The World Bank uses a complex, non-intuitive scheme for naming variables. For example, the Birth Rate series is called SP.DYN.CBRT,IN. The code assigns variables names that are more intuitive than the codes assigned by the World Bank, and converts the geocodes from factors to numbers.

In your code, you will use the data frame called countries.

birth <- "SP.DYN.CBRT.IN"
infmort <- "SP.DYN.IMRT.IN"
net <-"IT.NET.USER.ZS"
lifeexp <- "SP.DYN.LE00.IN"
forest <- "AG.LND.FRST.ZS"
mobile <- "IT.CEL.SETS.P2"
pop <- "SP.POP.TOTL"
tour <- "ST.INT.RCPT.CD"
import <- "TM.VAL.MRCH.XD.WD"
export <- "TX.VAL.MRCH.XD.WD"

# create a vector of the desired indicator series
indicators <- c(birth, infmort, net, lifeexp, forest,
                mobile, pop, tour, import, export)

countries <- WDI(country="all", indicator = indicators, 
     start = 1998, end = 2018, extra = TRUE)

## rename columns for each of reference
countries <- rename(countries, birth = SP.DYN.CBRT.IN, 
       infmort = SP.DYN.IMRT.IN, net  = IT.NET.USER.ZS,
       lifeexp = SP.DYN.LE00.IN, forest = AG.LND.FRST.ZS,
       mobile = IT.CEL.SETS.P2, pop = SP.POP.TOTL, 
       tour = ST.INT.RCPT.CD, import = TM.VAL.MRCH.XD.WD,
       export = TX.VAL.MRCH.XD.WD)

# convert geocodes from factors into numerics

countries$lng <- as.numeric(as.character(countries$longitude))
countries$lat <- as.numeric(as.character(countries$latitude))

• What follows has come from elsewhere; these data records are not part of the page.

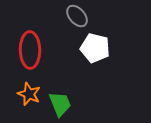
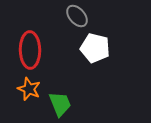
orange star: moved 5 px up
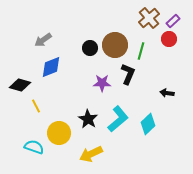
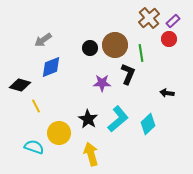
green line: moved 2 px down; rotated 24 degrees counterclockwise
yellow arrow: rotated 100 degrees clockwise
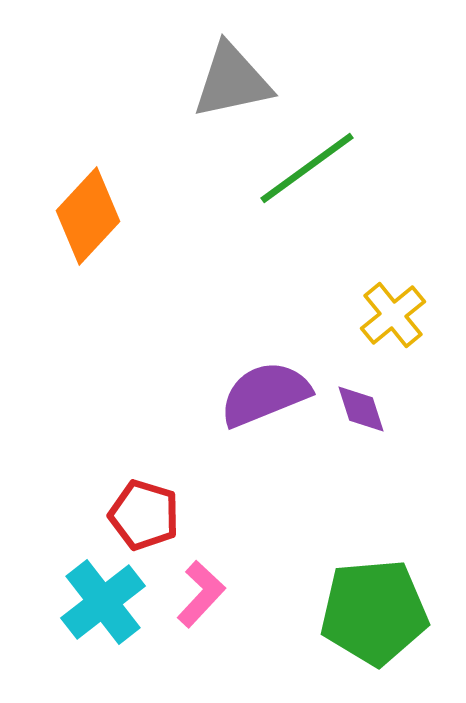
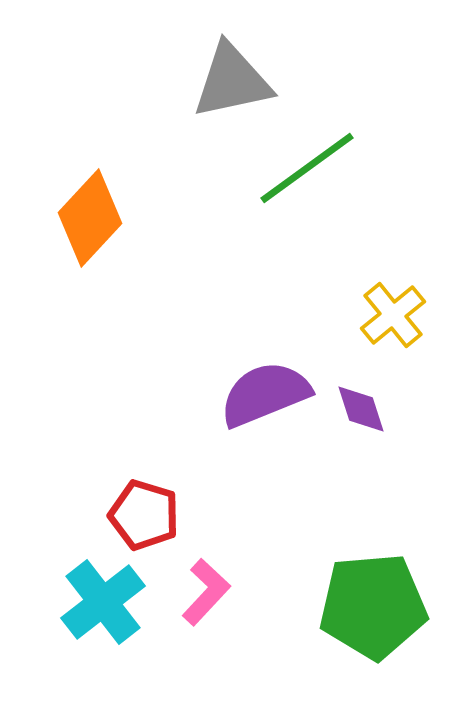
orange diamond: moved 2 px right, 2 px down
pink L-shape: moved 5 px right, 2 px up
green pentagon: moved 1 px left, 6 px up
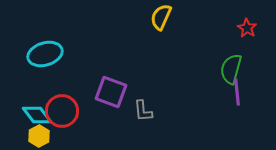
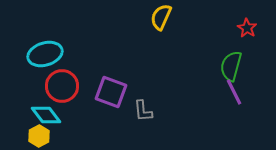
green semicircle: moved 3 px up
purple line: moved 3 px left; rotated 20 degrees counterclockwise
red circle: moved 25 px up
cyan diamond: moved 9 px right
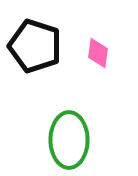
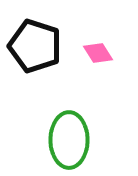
pink diamond: rotated 40 degrees counterclockwise
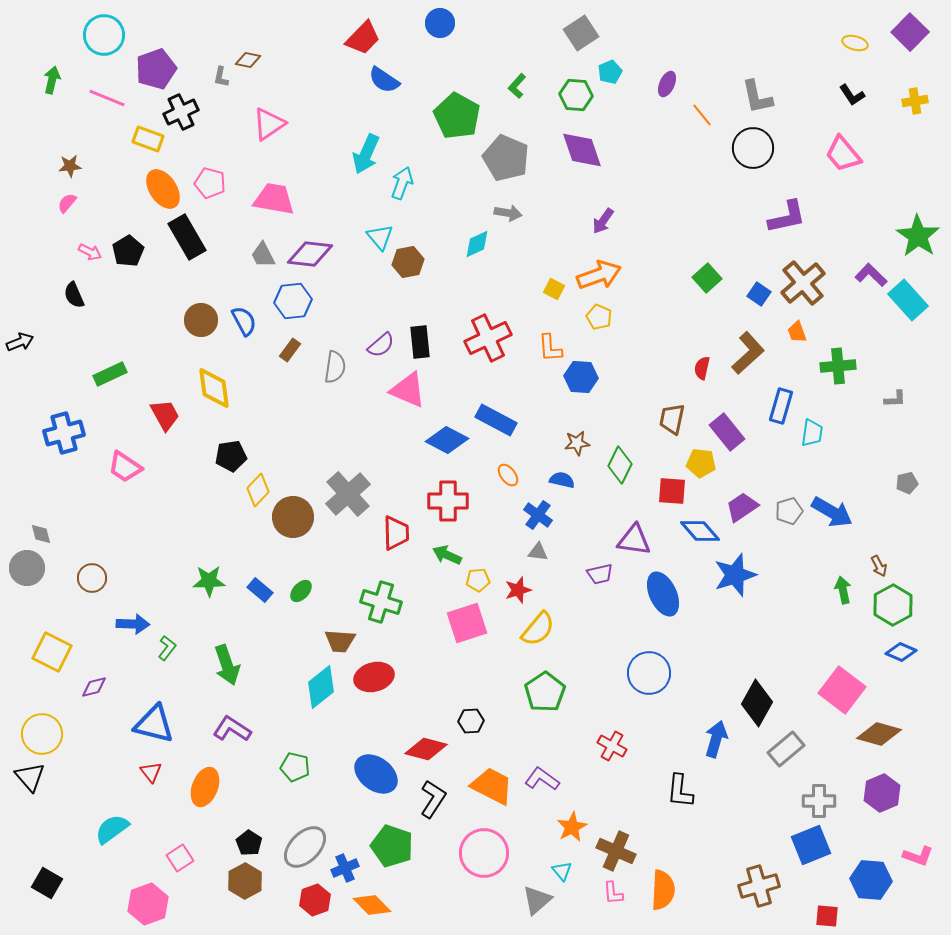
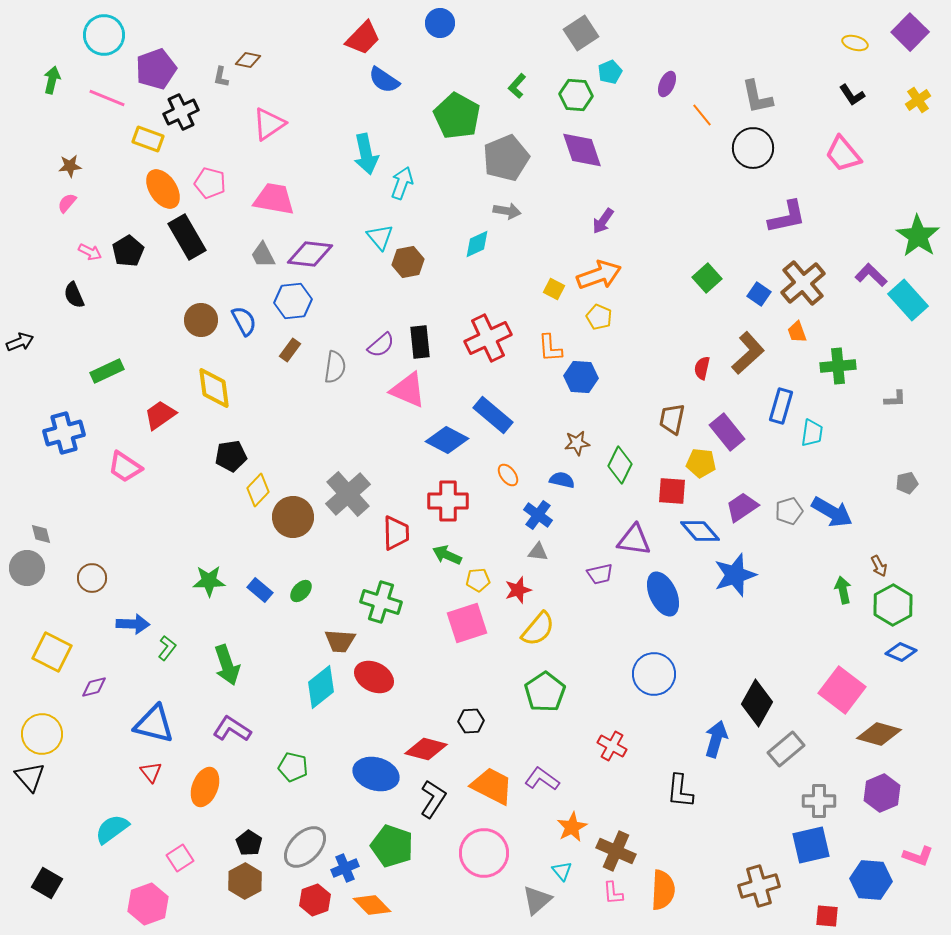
yellow cross at (915, 101): moved 3 px right, 1 px up; rotated 25 degrees counterclockwise
cyan arrow at (366, 154): rotated 36 degrees counterclockwise
gray pentagon at (506, 158): rotated 27 degrees clockwise
gray arrow at (508, 213): moved 1 px left, 2 px up
green rectangle at (110, 374): moved 3 px left, 3 px up
red trapezoid at (165, 415): moved 5 px left; rotated 96 degrees counterclockwise
blue rectangle at (496, 420): moved 3 px left, 5 px up; rotated 12 degrees clockwise
blue circle at (649, 673): moved 5 px right, 1 px down
red ellipse at (374, 677): rotated 42 degrees clockwise
green pentagon at (295, 767): moved 2 px left
blue ellipse at (376, 774): rotated 21 degrees counterclockwise
blue square at (811, 845): rotated 9 degrees clockwise
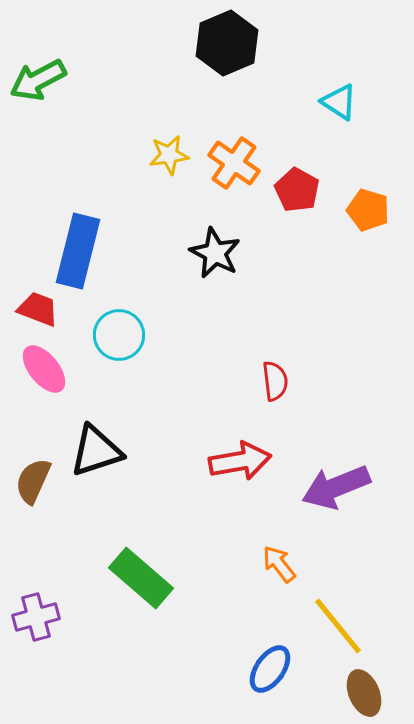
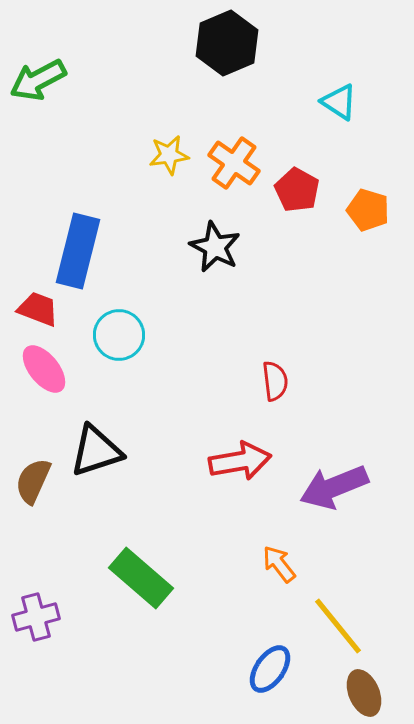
black star: moved 6 px up
purple arrow: moved 2 px left
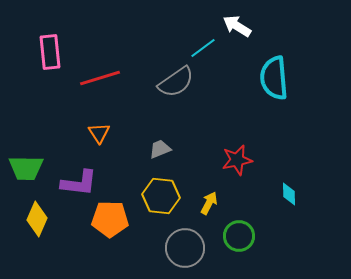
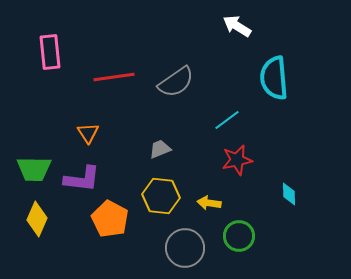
cyan line: moved 24 px right, 72 px down
red line: moved 14 px right, 1 px up; rotated 9 degrees clockwise
orange triangle: moved 11 px left
green trapezoid: moved 8 px right, 1 px down
purple L-shape: moved 3 px right, 4 px up
yellow arrow: rotated 110 degrees counterclockwise
orange pentagon: rotated 27 degrees clockwise
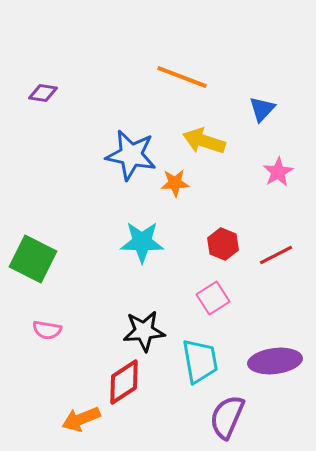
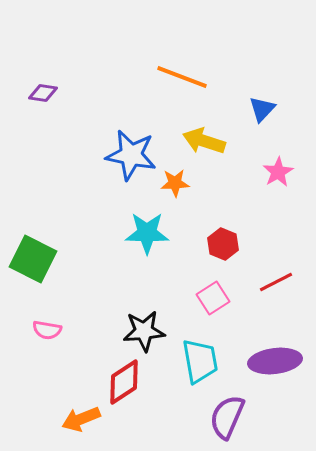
cyan star: moved 5 px right, 9 px up
red line: moved 27 px down
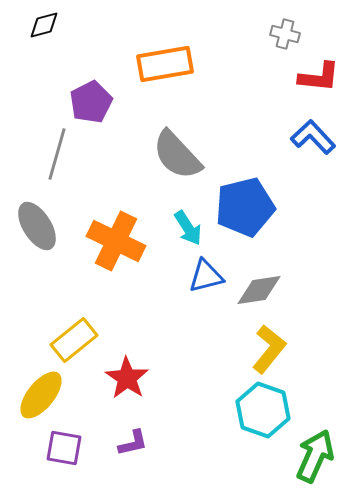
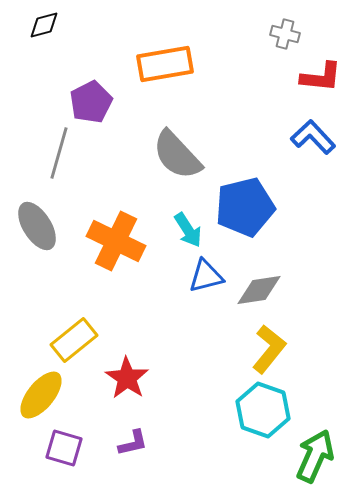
red L-shape: moved 2 px right
gray line: moved 2 px right, 1 px up
cyan arrow: moved 2 px down
purple square: rotated 6 degrees clockwise
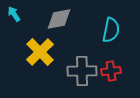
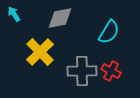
gray diamond: moved 1 px right, 1 px up
cyan semicircle: moved 2 px left, 2 px down; rotated 20 degrees clockwise
red cross: rotated 36 degrees clockwise
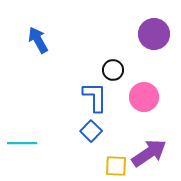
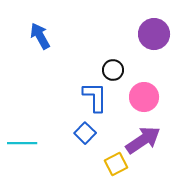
blue arrow: moved 2 px right, 4 px up
blue square: moved 6 px left, 2 px down
purple arrow: moved 6 px left, 13 px up
yellow square: moved 2 px up; rotated 30 degrees counterclockwise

# Remove groupings, which have no geocodes
countries <- countries %>%
   filter(!is.na(lng))

A Glimpse of the new dataframe

The overall structure of data:

glimpse(countries)
## Observations: 4,410
## Variables: 22
## $ iso2c     <chr> "AD", "AD", "AD", "AD", "AD", "AD", "AD", "AD", "AD",…
## $ country   <chr> "Andorra", "Andorra", "Andorra", "Andorra", "Andorra"…
## $ year      <int> 2018, 2007, 2004, 2005, 2017, 1998, 1999, 2000, 2006,…
## $ birth     <dbl> NA, 10.100, 10.900, 10.700, NA, 11.900, 12.600, 11.30…
## $ infmort   <dbl> 2.7, 4.5, 5.1, 4.9, 2.8, 6.4, 6.2, 5.9, 4.7, 5.5, 5.3…
## $ net       <dbl> NA, 70.870000, 26.837954, 37.605766, 91.567467, 6.886…
## $ lifeexp   <dbl> NA, NA, NA, NA, NA, NA, NA, NA, NA, NA, NA, NA, NA, N…
## $ forest    <dbl> NA, 34.042553, 34.042553, 34.042553, NA, 34.042553, 3…
## $ mobile    <dbl> 107.28255, 76.80204, 76.55160, 81.85933, 104.33241, 2…
## $ pop       <dbl> 77006, 82684, 76244, 78867, 77001, 64142, 64370, 6539…
## $ tour      <dbl> NA, NA, NA, NA, NA, NA, NA, NA, NA, NA, NA, NA, NA, N…
## $ import    <dbl> 136.50668, 190.30053, 174.09246, 178.06349, 146.27331…
## $ export    <dbl> 268.35043, 332.78037, 271.81148, 314.89205, 264.92993…
## $ iso3c     <fct> AND, AND, AND, AND, AND, AND, AND, AND, AND, AND, AND…
## $ region    <fct> Europe & Central Asia, Europe & Central Asia, Europe …
## $ capital   <fct> Andorra la Vella, Andorra la Vella, Andorra la Vella,…
## $ longitude <fct> 1.5218, 1.5218, 1.5218, 1.5218, 1.5218, 1.5218, 1.521…
## $ latitude  <fct> 42.5075, 42.5075, 42.5075, 42.5075, 42.5075, 42.5075,…
## $ income    <fct> High income, High income, High income, High income, H…
## $ lending   <fct> Not classified, Not classified, Not classified, Not c…
## $ lng       <dbl> 1.5218, 1.5218, 1.5218, 1.5218, 1.5218, 1.5218, 1.521…
## $ lat       <dbl> 42.5075, 42.5075, 42.5075, 42.5075, 42.5075, 42.5075,…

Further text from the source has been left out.